As they walked upstairs to the apartment he lived in above the restaurant, she put her arm around his shoulder to help buffer herself. When she did, he caught a whiff of the perfume she had chosen to implant herself with at sixteen: a mix of violets and roses. There was something in that scent that told of why women shouldn’t be allowed to choose their scent at such a young age. She was clearly trying to select a fragrance from the perspective of what a sixteen-year-old would think was sophisticated. But this blend wasn’t. Yet somehow it softened Drew more toward her, as though he could catch a glimpse of who she was in her youth. In a moment of complete spontaneity, he kissed her.

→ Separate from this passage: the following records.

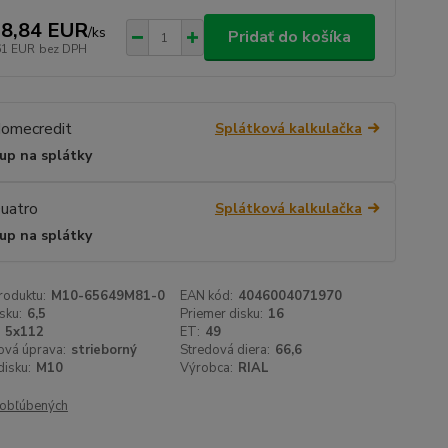
8,84 EUR
/
ks
Pridať do košíka
61 EUR
bez DPH
Splátková kalkulačka
up na splátky
Splátková kalkulačka
up na splátky
roduktu:
M10-65649M81-0
EAN kód:
4046004071970
sku:
6,5
Priemer disku:
16
5x112
ET:
49
ová úprava:
strieborný
Stredová diera:
66,6
isku:
M10
Výrobca:
RIAL
obľúbených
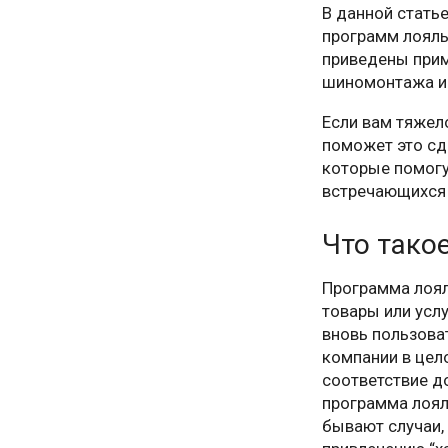
В данной стать
программ лояль
приведены прим
шиномонтажа и
Если вам тяжел
поможет это сд
которые помогу
встречающихся
Что тако
Программа лоял
товары или усл
вновь пользова
компании в цел
соответствие д
программа лоял
бывают случаи, 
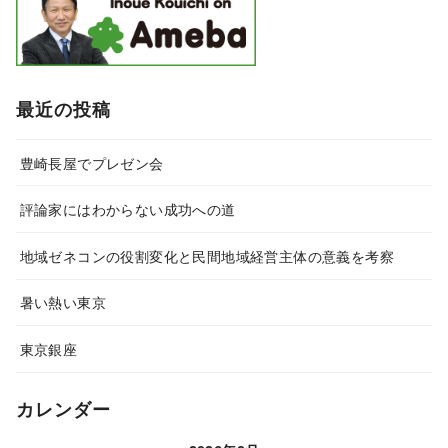
最近の投稿
豊崎長屋でプレゼン会
評論家にはわからない成功への道
地域ゼネコンの役割変化と民間地域経営主体の意義を考察
暑い熱い東京
東京銀座
カレンダー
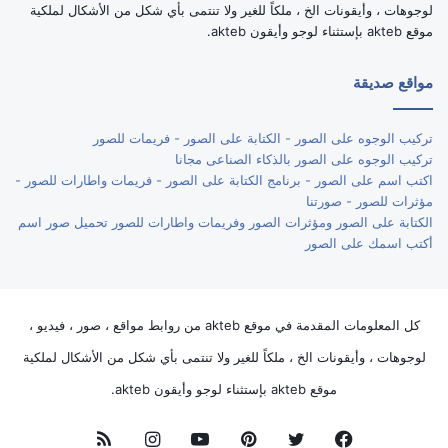
لوجوهات ، وأيقونات الخ ، ملكاً للغير ولا تنتمى بأي شكل من الأشكال لملكية
موقع akteb بإستثناء لوجو وأيقون akteb.
مواقع صديقة
تركيب الوجوه على الصور - الكتابة على الصور - فريمات للصور
تركيب الوجوه على الصور بالذكاء الصناعى مجانا
اكتب اسم على الصور - برنامج الكتابة على الصور - فريمات واطارات للصور -
مؤثرات للصور - صورتنا
الكتابة على الصور ومؤثرات الصور وفريمات واطارات للصور تحميل صور اسم
أكتب اسمك على الصور
كل المعلومات المقدمة في موقع akteb من روابط مواقع ، صور ، فيديو ،
لوجوهات ، وأيقونات الخ ، ملكاً للغير ولا تنتمى بأي شكل من الأشكال لملكية
موقع akteb بإستثناء لوجو وأيقون akteb.
فيسبوك
تويتر
بينتيريست
يوتيوب
انستقرام
ملخص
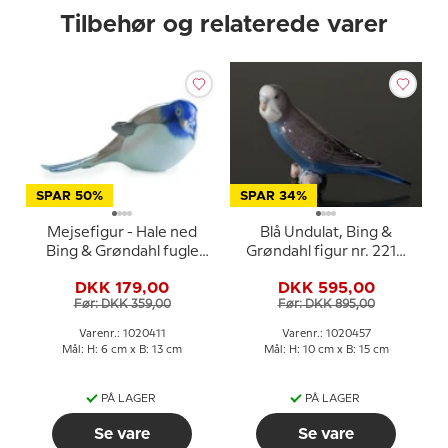
Tilbehør og relaterede varer
SPAR 50%
SPAR 34%
Mejsefigur - Hale ned
Blå Undulat, Bing &
Bing & Grøndahl fugle
Grøndahl figur nr. 2210
figur nr. 1635 eller 411
eller 457
DKK 179,00
DKK 595,00
Før: DKK 359,00
Før: DKK 895,00
Varenr.: 1020411
Varenr.: 1020457
Mål: H: 6 cm x B: 13 cm
Mål: H: 10 cm x B: 15 cm
PÅ LAGER
PÅ LAGER
Se vare
Se vare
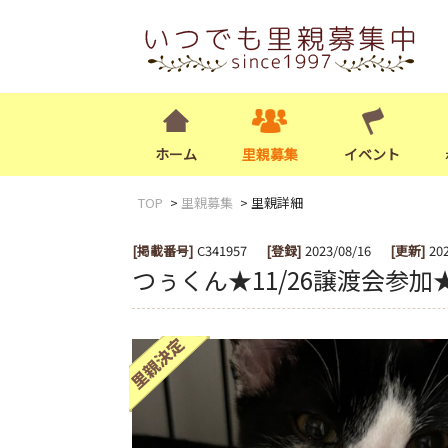
ホーム
里親募集
イベント
TOP
里親募集
里親詳細
[掲載番号]
C341957
[登録]
2023/08/16
[更新]
20
つぅくん★11/26譲渡会参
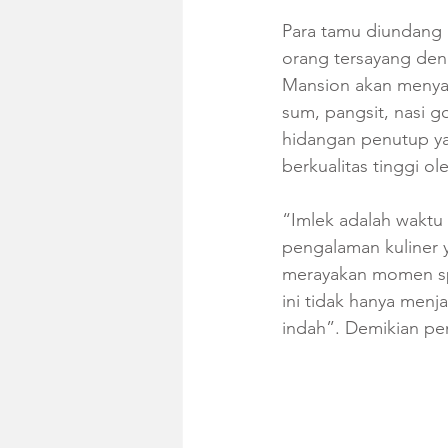
Para tamu diundang
orang tersayang den
Mansion akan menyaji
sum, pangsit, nasi g
hidangan penutup y
berkualitas tinggi o
“Imlek adalah waktu
pengalaman kuliner 
merayakan momen spe
ini tidak hanya men
indah”. Demikian pe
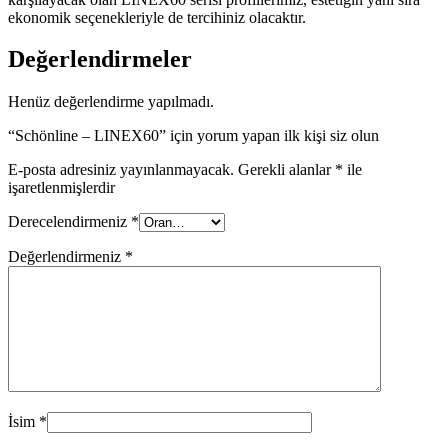
ekonomik seçenekleriyle de tercihiniz olacaktır.
Değerlendirmeler
Henüz değerlendirme yapılmadı.
“Schönline – LINEX60” için yorum yapan ilk kişi siz olun
E-posta adresiniz yayınlanmayacak.
Gerekli alanlar
*
ile
işaretlenmişlerdir
Derecelendirmeniz
*
Değerlendirmeniz
*
İsim
*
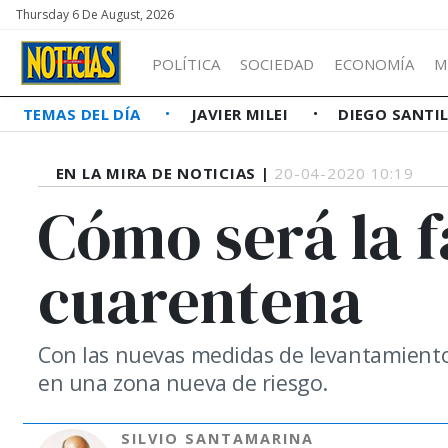
Thursday 6 De August, 2026
POLÍTICA
SOCIEDAD
ECONOMÍA
M
TEMAS DEL DÍA
JAVIER MILEI
DIEGO SANTI
EN LA MIRA DE NOTICIAS |
20-04-2020 10:19
Cómo será la f
cuarentena
Con las nuevas medidas de levantamiento 
en una zona nueva de riesgo.
SILVIO SANTAMARINA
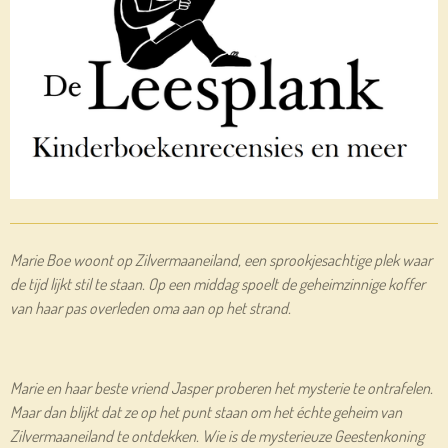
Marie Boe woont op Zilvermaaneiland, een sprookjesachtige plek waar
de tijd lijkt stil te staan. Op een middag spoelt de geheimzinnige koffer
van haar pas overleden oma aan op het strand.
Marie en haar beste vriend Jasper proberen het mysterie te ontrafelen.
Maar dan blijkt dat ze op het punt staan om het échte geheim van
Zilvermaaneiland te ontdekken. Wie is de mysterieuze Geestenkoning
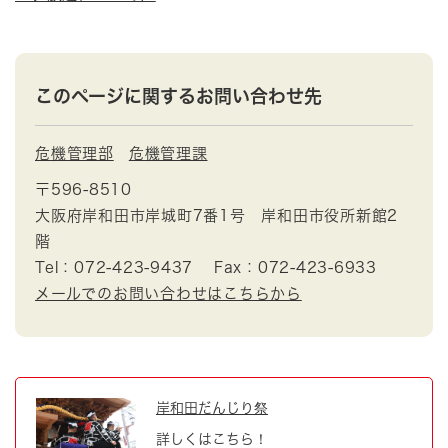
このページに関するお問い合わせ先
危機管理部
危機管理課
〒596-8510
大阪府岸和田市岸城町7番1号 岸和田市役所新館2
階
Tel：072-423-9437
Fax：072-423-6933
メールでのお問い合わせはこちらから
岸和田だんじり祭
詳しくはこちら！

Like a hungry animal, she returned it. It had been so long since a male showed even a modicum of desire in this way. And so began their hour-long attempt at getting him to release, an act he hadn’t committed with another human being since 2025. Orgasming three times herself throughout this process, Vivian was beginning to grow weary, not to mention starting to feel guilty for not being able to fulfill her end of the unspoken bargain. However, maybe this is what the initiation of matriarchy signified: not caring if the male had an orgasm or not. Just as they had never really cared in the past if the woman did, concerned only with taking what they needed and rolling over. Drew wasn’t even upset about it when he finally gave up, his erection deflating in the dark. Hence, his nonchalant insistence, “I’ll bust next time.”
Next time, Vivian knew, would not come (pardon the pun). That’s why she felt compelled to jokingly leave a note on his nightstand using the receipt from her bar tab from earlier and the antique pen she always carried with her. It said simply: “IOU 1 Orgasm.” So it was that Drew aided in her gradual transition toward becoming the single-handed matriarchy maker of New York, callously fucking men until she had at least two orgasms and then leaving them with the same cruel note every time. She would never repay her debts. And men in the epoch of the Aloof Toward Sex couldn’t care either way if she did. That was rather the irony of her attempt at being a maker of matriarchy via the withholding of orgasms. Men couldn’t have them anyway anymore.